YOUR ASSIGNMENT
Among the entries below, how many lines hold "Poetsen"? Reply with the number only.

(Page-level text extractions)
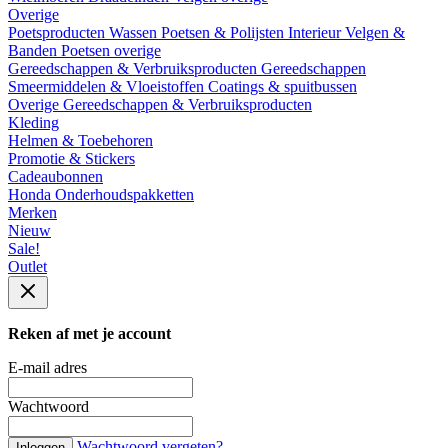
Overige
Poetsproducten
Wassen
Poetsen & Polijsten
Interieur
Velgen &
Banden
Poetsen overige
Gereedschappen & Verbruiksproducten
Gereedschappen
Smeermiddelen & Vloeistoffen
Coatings & spuitbussen
Overige Gereedschappen & Verbruiksproducten
Kleding
Helmen & Toebehoren
Promotie & Stickers
Cadeaubonnen
Honda Onderhoudspakketten
Merken
Nieuw
Sale!
Outlet
Reken af met je account
E-mail adres
Wachtwoord
Wachtwoord vergeten?
Inloggen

EXERCISE ANSWER
2